Fig. 4. Distortion profiles D(p) for various olivine battery materials.

Distortion profile, D(p), highlights the effect of distortion of the metal-oxygen octahedron. D(p) is defined as the difference in Compton profiles between the relaxed and rigid octahedron models, $\mathit{D}(\mathit{p})=\mathrm{\Delta }{\mathit{J}}_{\text{rigid}}(\mathit{p})-\mathrm{\Delta }{\mathit{J}}_{\text{relaxed}}(\mathit{p})={\mathit{J}}_{\mathit{M}\mathrm{P}{\mathrm{O}}_4}^{\text{relaxed}}(\mathit{p})-{\mathit{J}}_{\mathit{M}\mathrm{P}{\mathrm{O}}_4}^{\text{rigid}}(\mathit{p})$. Results for MPO₄ (M = Mn, Fe, Co, and Ni) are shown. The amplitude of D(p) is seen to increase systematically in going from Ni to Co to Fe to Mn.

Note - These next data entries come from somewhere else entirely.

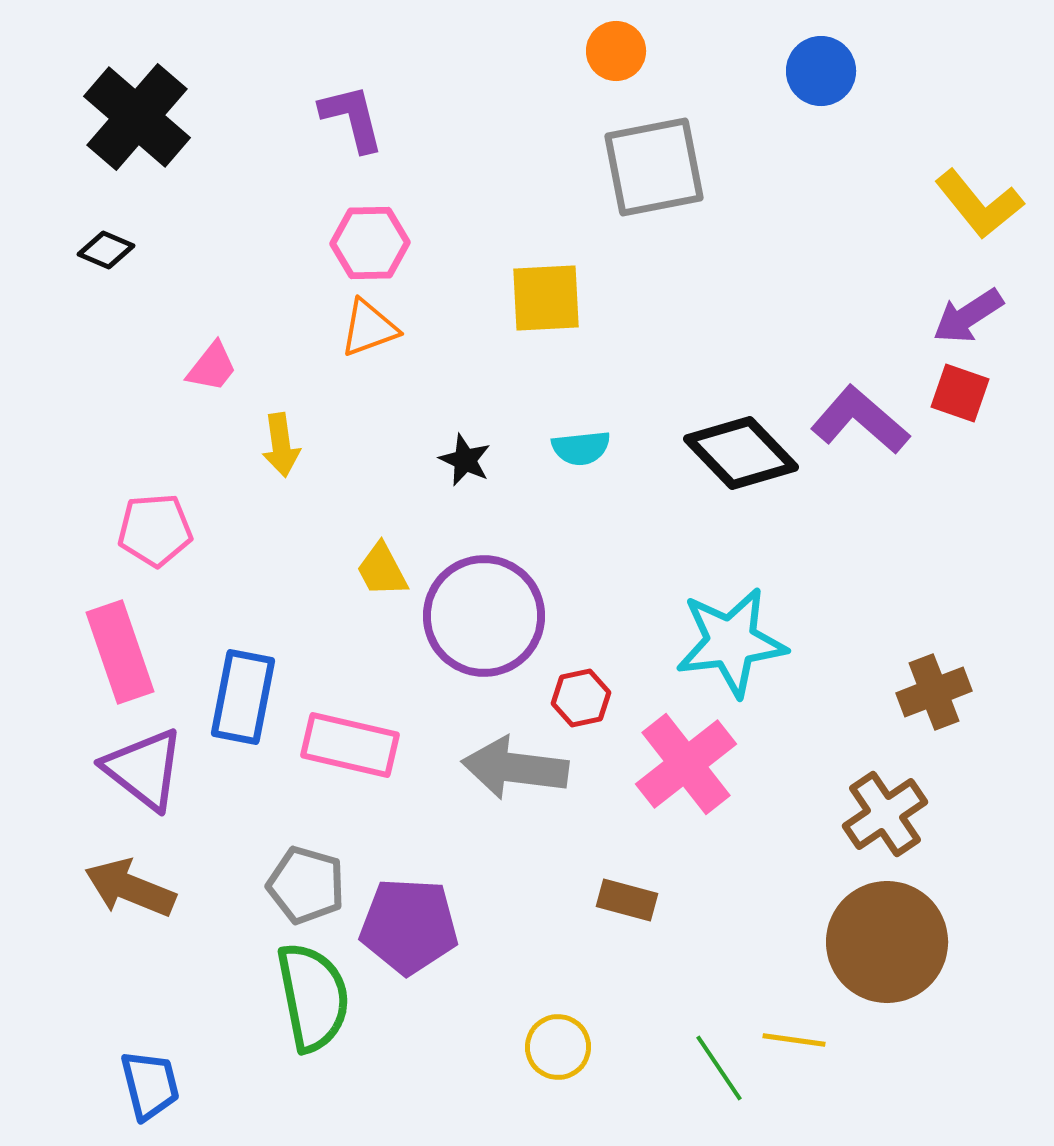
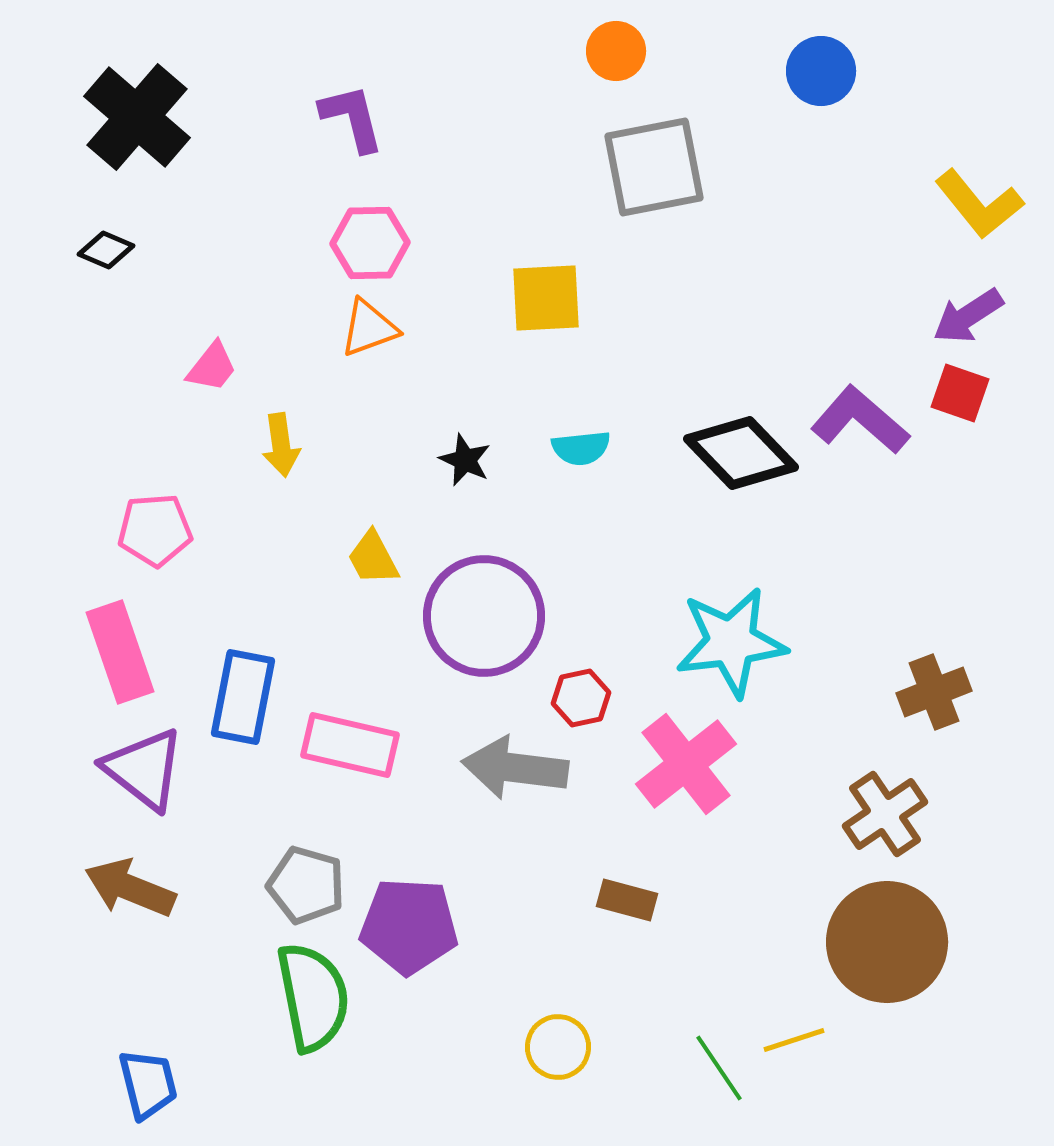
yellow trapezoid at (382, 570): moved 9 px left, 12 px up
yellow line at (794, 1040): rotated 26 degrees counterclockwise
blue trapezoid at (150, 1085): moved 2 px left, 1 px up
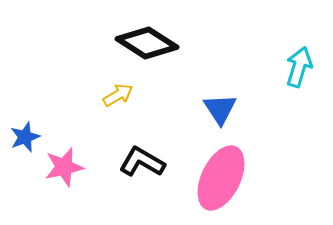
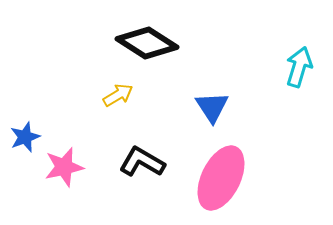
blue triangle: moved 8 px left, 2 px up
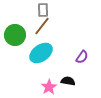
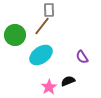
gray rectangle: moved 6 px right
cyan ellipse: moved 2 px down
purple semicircle: rotated 112 degrees clockwise
black semicircle: rotated 32 degrees counterclockwise
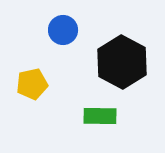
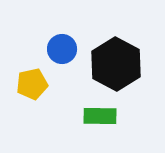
blue circle: moved 1 px left, 19 px down
black hexagon: moved 6 px left, 2 px down
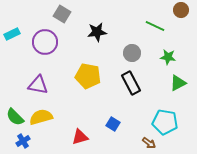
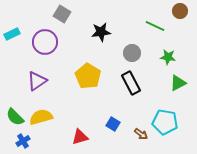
brown circle: moved 1 px left, 1 px down
black star: moved 4 px right
yellow pentagon: rotated 20 degrees clockwise
purple triangle: moved 1 px left, 4 px up; rotated 45 degrees counterclockwise
brown arrow: moved 8 px left, 9 px up
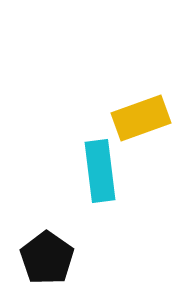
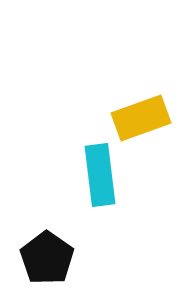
cyan rectangle: moved 4 px down
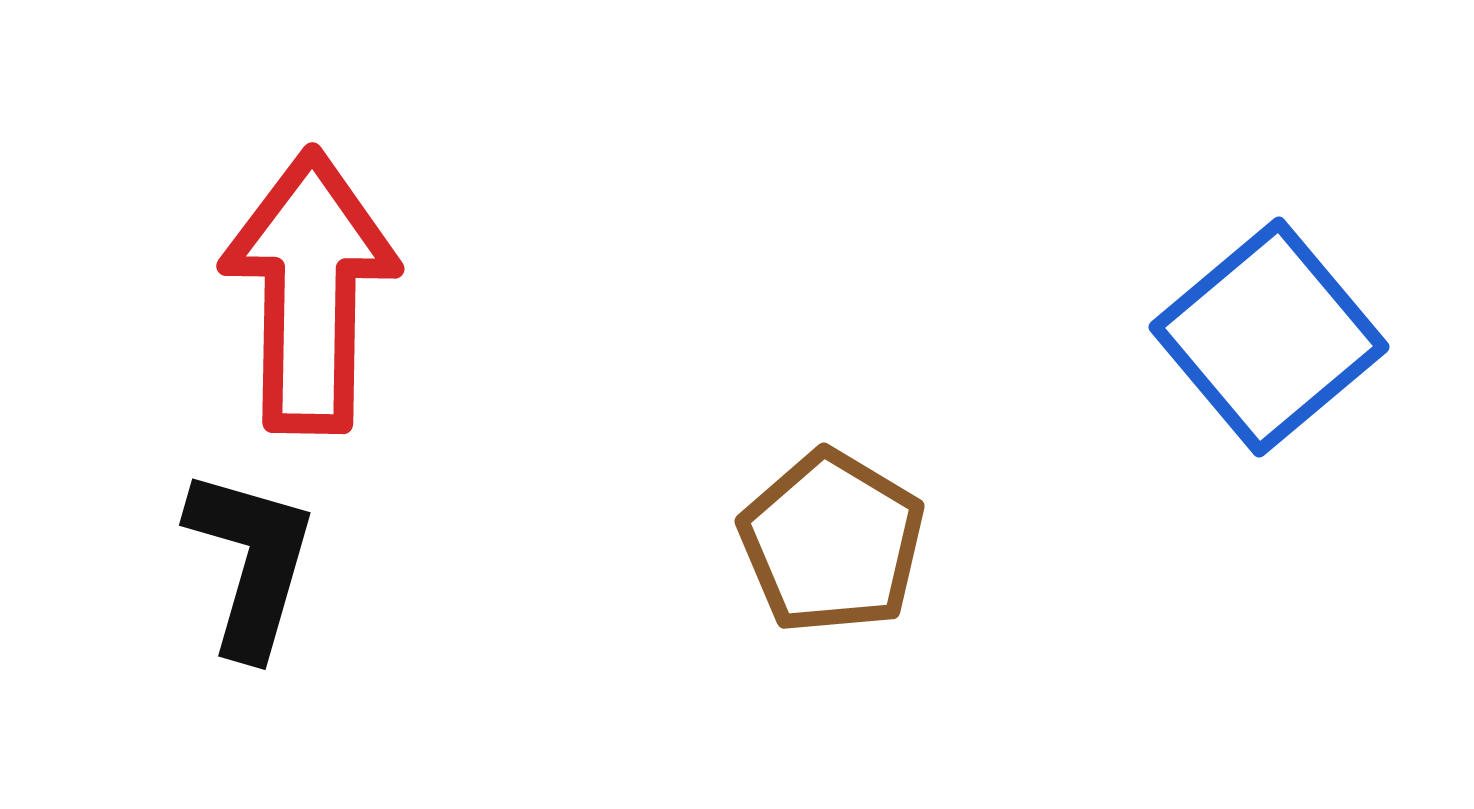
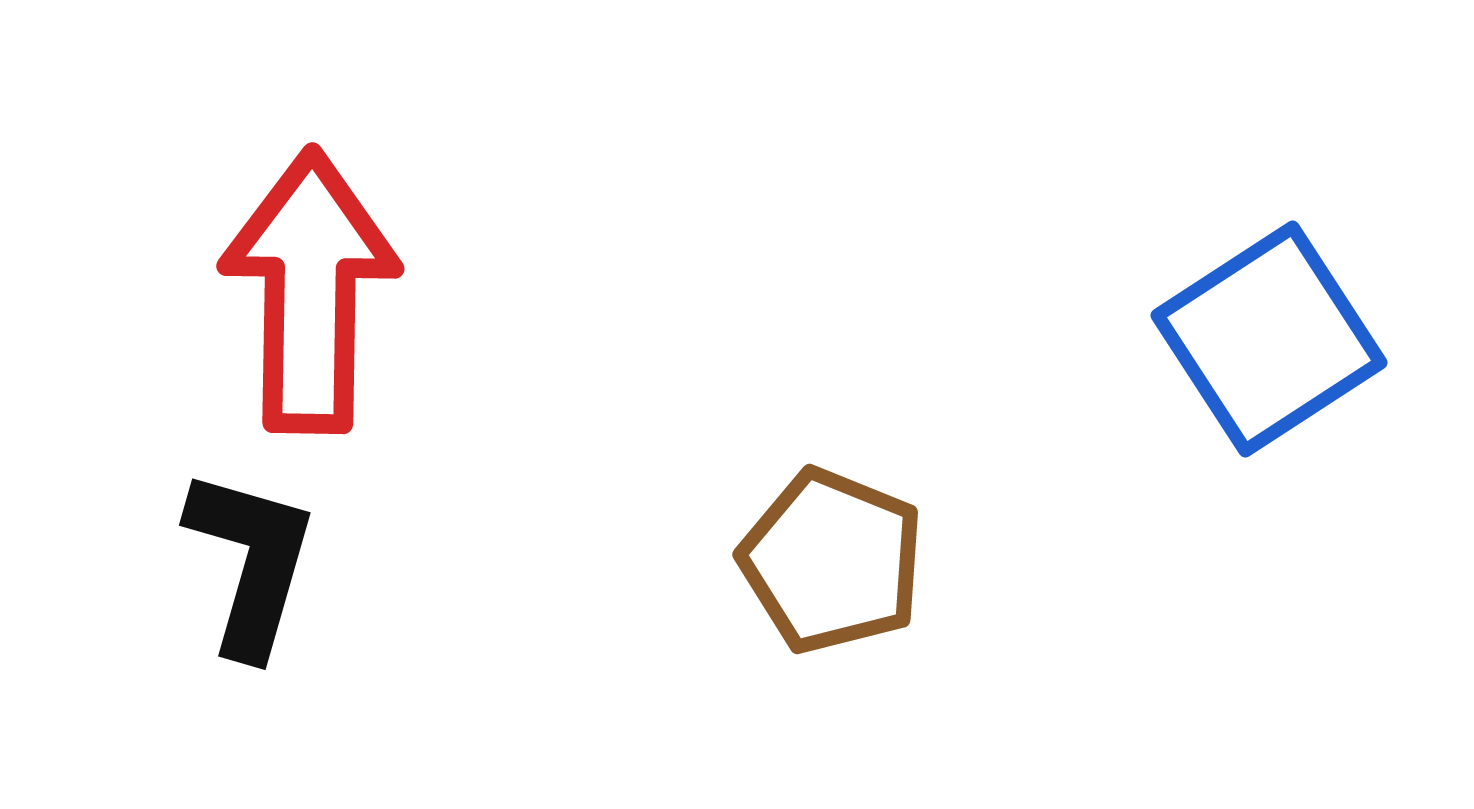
blue square: moved 2 px down; rotated 7 degrees clockwise
brown pentagon: moved 19 px down; rotated 9 degrees counterclockwise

The increasing amplitude of D(p) is also reflected in a corresponding loss in the redox potential (potential shift) due to distortion of the metal-oxygen octahedron. The inset shows the rigid and relaxed structures of FePO₄. The metal-oxygen octahedron FeO₆ in the rigid octahedron model is assumed to be the same as that in LFP. In the relaxed octahedron model, the FeO₆ octahedron experiences a strong distortion during delithiation and produces a smaller average Fe–O interatomic distance (〈r〉 = 2.06 Å) than that of the rigid structure (〈r〉= 2.15 Å).